Jack smiled, and his expression was one of quiet awe. "Omoikane," he said, simply.
Ianto frowned, opening his mouth to ask, when he remembered where he had seen that word before. It had been in an encyclopaedia, and he had been looking for another entry when it had caught his eye. Omoikane, the Shinto god of knowledge.
His breath caught. "The computer," he said, "This is the computer? I thought…"
Jack nodded slowly. "Installed by Torchwood Cardiff's Miss Lovelace at the turn of the 20th century, from a cutting from the London nodes," he said. "It's infiltrated several sublevels, but never extended beyond that. No one's ever needed to come down here before. I stumbled down here and realised…" He laughed, and there was a carefree note to the laughter that Ianto wasn't used to hearing, "I don't think it's intelligent, the way we think of intelligence. But it's more than a dumb calculator. It's sentient, but in a way our brains don't understand. But it sings to itself. I don't think London ever realised. They kept their computer under much tighter reign, while this one has had a hundred years to grow as it liked. No one knows that it lives here, this alien lifeform under the Hub. It's happy, I think, it likes being used. But I don't think anyone except me ever knew it sang."
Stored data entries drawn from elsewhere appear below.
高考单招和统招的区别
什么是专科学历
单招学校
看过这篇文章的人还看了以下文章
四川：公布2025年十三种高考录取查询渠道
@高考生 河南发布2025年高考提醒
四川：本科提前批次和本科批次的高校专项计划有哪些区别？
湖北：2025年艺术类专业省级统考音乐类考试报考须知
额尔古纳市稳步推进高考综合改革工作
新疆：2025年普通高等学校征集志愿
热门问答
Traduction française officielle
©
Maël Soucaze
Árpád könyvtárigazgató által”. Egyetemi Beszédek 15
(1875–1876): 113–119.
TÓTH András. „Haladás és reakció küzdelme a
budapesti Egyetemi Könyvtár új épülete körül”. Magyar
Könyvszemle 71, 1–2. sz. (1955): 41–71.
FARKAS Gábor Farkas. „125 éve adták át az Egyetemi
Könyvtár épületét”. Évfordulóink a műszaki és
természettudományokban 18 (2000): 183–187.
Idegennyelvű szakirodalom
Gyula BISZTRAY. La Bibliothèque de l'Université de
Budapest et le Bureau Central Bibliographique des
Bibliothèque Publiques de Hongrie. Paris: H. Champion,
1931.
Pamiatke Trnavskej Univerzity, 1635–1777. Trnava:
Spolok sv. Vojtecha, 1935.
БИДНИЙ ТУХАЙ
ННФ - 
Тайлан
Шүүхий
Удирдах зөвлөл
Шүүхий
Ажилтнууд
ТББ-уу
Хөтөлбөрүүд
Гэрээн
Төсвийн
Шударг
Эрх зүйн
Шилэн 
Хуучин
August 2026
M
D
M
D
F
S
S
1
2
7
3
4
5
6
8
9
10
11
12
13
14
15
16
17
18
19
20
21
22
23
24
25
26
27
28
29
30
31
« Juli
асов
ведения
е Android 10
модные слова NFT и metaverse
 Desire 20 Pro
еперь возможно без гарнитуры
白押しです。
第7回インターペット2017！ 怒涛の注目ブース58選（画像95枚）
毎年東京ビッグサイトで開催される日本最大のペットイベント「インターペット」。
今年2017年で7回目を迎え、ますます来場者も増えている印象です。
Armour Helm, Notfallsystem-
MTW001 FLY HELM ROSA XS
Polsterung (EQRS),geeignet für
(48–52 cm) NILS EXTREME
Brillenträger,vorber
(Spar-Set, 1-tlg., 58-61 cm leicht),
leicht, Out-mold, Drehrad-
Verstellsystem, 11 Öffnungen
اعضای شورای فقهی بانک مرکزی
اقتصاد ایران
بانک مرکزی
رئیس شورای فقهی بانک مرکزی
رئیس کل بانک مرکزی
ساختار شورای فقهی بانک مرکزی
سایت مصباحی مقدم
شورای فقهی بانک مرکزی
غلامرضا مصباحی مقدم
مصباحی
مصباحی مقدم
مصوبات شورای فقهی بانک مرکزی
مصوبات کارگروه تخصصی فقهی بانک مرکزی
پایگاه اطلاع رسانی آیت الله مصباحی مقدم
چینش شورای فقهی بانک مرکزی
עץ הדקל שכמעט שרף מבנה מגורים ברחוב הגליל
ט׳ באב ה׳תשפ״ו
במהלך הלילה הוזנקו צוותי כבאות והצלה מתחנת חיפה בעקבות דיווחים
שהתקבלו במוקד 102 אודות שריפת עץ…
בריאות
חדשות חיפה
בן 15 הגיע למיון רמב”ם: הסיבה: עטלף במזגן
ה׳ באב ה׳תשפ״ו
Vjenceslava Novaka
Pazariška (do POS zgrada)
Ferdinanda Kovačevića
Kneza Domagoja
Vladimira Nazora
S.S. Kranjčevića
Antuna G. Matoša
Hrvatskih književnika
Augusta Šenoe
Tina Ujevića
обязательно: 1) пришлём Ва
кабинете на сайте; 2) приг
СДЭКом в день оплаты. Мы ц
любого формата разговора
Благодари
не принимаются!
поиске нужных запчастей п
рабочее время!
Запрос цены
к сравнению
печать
He glanced at Ianto. "And, of course, now you know as well."
Ianto, the alien song ringing in his ears, stared at Jack, as the Captain reached out and ran his fingers across a bundle of tendrils that draped down from the ceiling and spread across the wall. They seemed to tremble slightly with the touch, and Jack laughed, delighted. In an instant, Ianto realised that Jack loved this alien thing, loved the strangeness of the Universe beyond this small world, and knew, in his heart of hearts, that Jack would never see the beauty that surrounded him here, on this planet.
For a moment, Ianto honestly, truly, hated Jack Harkness.
He wanted to grab Jack, and shake him, and point out all the things that made life on this planet worth living. Perhaps he wasn't best qualified to make such observations, or perhaps he was the only one who could make them. He'd lived his life, and died twice over, his whole world come crashing down on him, and he'd made his decision, his conscious choice, to come back to the world, to come back to Torchwood, because there was a part of him that knew there was something worthwhile in it all. Because if he hadn't thought that there was some little part of the world that was good, he would have let the Quantum Bomb explode, and had done with it.
Jack looked up at him, a curiously unguarded expression on his face. The moment passed, and Ianto smiled.
"You wanted to share your secrets," he said, and leaned forward. "So share. I want to know everything."